Oh absolutely, though I don't really see the need to distinguish between internet discourse and other discourse. Other than the internet needing much more work in that regard.

smhll said...

I was thinking shiny tech tools. For instance, there are times that I dream of shunting all side conversations on to separate threads.

Sometimes I'm sad that I can't mute, filter or block folks in real life. (I end up just leaving the room a lot if conversation gets too loud for me.)

What real life really needs is a pause button.

Ben King said...

There is still a hell of a lot of innovation still to come with regard to virtual tools for facilitating debate. What I really crave is a culture that embraces debates like rappers to battles, with an emphasis on etiquette, real-time audience-led facilitation with visual representation of crowd-sourced reactions to each argument and counter-argument... the possibilities are endless.

When you consider what we lack currently: tone, body-language, structure, shared and applied rules... in a hundred years we will wonder how we managed to get through a single day without starting wars all over the place.

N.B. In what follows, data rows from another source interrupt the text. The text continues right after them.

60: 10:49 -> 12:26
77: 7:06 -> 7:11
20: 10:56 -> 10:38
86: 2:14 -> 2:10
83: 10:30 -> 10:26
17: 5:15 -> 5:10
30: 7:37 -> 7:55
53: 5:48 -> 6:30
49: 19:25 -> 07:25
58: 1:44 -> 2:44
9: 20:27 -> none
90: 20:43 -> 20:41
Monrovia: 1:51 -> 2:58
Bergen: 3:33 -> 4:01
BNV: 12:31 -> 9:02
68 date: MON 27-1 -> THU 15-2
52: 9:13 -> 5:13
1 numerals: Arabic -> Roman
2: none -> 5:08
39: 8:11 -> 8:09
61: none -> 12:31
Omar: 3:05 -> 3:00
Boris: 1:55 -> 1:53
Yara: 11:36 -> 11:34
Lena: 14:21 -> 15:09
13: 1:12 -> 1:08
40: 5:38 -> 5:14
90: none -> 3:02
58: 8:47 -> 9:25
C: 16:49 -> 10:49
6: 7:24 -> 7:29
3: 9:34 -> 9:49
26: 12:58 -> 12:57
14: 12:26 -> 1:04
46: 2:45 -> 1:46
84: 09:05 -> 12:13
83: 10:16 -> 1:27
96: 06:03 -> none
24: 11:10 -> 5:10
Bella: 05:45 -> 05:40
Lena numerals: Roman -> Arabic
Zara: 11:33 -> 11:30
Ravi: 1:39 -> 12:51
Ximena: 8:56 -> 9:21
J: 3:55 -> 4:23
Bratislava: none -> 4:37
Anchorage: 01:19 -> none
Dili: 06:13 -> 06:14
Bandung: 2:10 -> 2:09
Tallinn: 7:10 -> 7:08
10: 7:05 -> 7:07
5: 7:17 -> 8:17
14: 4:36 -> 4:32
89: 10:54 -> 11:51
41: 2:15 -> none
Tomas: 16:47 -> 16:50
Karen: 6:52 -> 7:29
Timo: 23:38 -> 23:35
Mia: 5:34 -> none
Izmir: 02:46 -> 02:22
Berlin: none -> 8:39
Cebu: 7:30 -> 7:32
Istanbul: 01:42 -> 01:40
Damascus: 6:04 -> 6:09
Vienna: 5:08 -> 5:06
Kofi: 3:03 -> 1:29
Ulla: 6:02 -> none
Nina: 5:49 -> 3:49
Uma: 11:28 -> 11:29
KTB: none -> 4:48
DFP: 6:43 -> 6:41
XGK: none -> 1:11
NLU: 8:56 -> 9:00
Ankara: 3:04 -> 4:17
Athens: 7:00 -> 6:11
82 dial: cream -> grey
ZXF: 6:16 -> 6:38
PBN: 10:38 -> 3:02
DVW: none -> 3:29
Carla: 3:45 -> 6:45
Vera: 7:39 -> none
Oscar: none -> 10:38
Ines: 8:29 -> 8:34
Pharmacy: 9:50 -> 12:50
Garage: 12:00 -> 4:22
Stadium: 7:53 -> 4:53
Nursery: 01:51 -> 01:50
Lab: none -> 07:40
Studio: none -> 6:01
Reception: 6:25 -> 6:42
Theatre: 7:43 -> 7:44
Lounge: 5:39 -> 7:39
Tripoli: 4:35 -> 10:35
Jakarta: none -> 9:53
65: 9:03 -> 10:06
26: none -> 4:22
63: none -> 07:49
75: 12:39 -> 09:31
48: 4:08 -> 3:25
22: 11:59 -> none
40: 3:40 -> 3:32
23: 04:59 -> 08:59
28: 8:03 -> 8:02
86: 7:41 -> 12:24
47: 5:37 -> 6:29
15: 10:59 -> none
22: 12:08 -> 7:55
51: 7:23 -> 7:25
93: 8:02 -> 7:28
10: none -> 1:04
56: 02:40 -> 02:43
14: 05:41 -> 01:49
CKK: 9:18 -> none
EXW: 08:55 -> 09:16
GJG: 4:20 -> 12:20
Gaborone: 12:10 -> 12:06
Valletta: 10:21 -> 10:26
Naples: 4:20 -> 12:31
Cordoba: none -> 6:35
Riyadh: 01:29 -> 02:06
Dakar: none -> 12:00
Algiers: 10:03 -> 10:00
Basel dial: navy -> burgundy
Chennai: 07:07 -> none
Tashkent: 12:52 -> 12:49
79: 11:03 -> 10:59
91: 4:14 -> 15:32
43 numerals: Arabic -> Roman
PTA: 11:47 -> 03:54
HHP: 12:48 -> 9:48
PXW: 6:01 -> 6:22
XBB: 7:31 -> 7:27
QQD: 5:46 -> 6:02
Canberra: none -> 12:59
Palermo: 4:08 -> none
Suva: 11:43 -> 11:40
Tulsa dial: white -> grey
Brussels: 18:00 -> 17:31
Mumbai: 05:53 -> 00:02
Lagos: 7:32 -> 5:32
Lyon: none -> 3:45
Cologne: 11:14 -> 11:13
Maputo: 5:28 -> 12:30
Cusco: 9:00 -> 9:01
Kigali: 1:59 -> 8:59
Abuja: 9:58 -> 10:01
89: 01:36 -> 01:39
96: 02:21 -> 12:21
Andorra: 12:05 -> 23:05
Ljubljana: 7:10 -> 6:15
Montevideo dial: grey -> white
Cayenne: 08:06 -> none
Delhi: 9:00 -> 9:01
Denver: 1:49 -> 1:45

Thanks for commenting btw you two!

Shiller said...

I don't disagree about the need for rational discourse, both amongst skeptics/atheists and with even the most aggressive and dogmatic theists. Regrettably I don't follow that advice with the latter group and often use Twitter to vent spleen I could not in face to face conversations.

I find the sniping amongst atheists and agnostics about the minutia of how we define ourselves to be laughable and disturbing. Dogma in the making.

I think even defining skepticism/atheism as a "movement" might be considered arrogant and dangerous.

My sole position is that religion is, on balance, a negative influence on humanity with consequences that range up to and including global war and environmental Armageddon (with apologies for the religious imagery!).

In that regard I am interested in empowering atheist and agnostic individuals to self-identify and make their voices heard since religious institutions have had free reign to vilify and create false images of "us" for centuries and since only in this way will we begin to have avoide in public policy and views.

In summary, I agree that finding ways to promote and enable effective, rational and civil discourse will be beneficial to MY objective, I do not support the concept that there is or should be a broader movement of "rationalists" as our respective views and beliefs are too divergent, IMO, and it will lead to dogmas and orthodoxies like the ones most of us, I think, despise.

Excellent article. Thanks for doing it!

Steve

Ben King said...

Nice reply. I agree Steve, though the focus on religion at the expense of politics (except where religion appears a motivating factor) is imo the most dangerous aspect of the group-think involved in the skeptical and atheist community. I seriously worry that as time goes by, it will be ever harder to ignore and become a source of constant conflict. As things stand, influential skeptical thinkers can't even agree whether skepticism is even applicable to politics!

Regarding new dogma emerging, I think at this stage it is still almost inevitable. My own preference is for a community whose only *consesus derived* shared culture, the minimum entry requirements if you will, consist of optimally reduced axioms designed to do nothing more than to counter group-think and establish grounds for respectful debate. No conceptual 'content' should, imo, be made inviolable and dogmatic from the out-set: no taboos, nothing off the table. Such agreements must be the result of emergent consensus derived fron reasoned debate of the evidence.

Dave said...

Ben, add alonzo's recent Atheist Tribes, wherein he says "I told you so".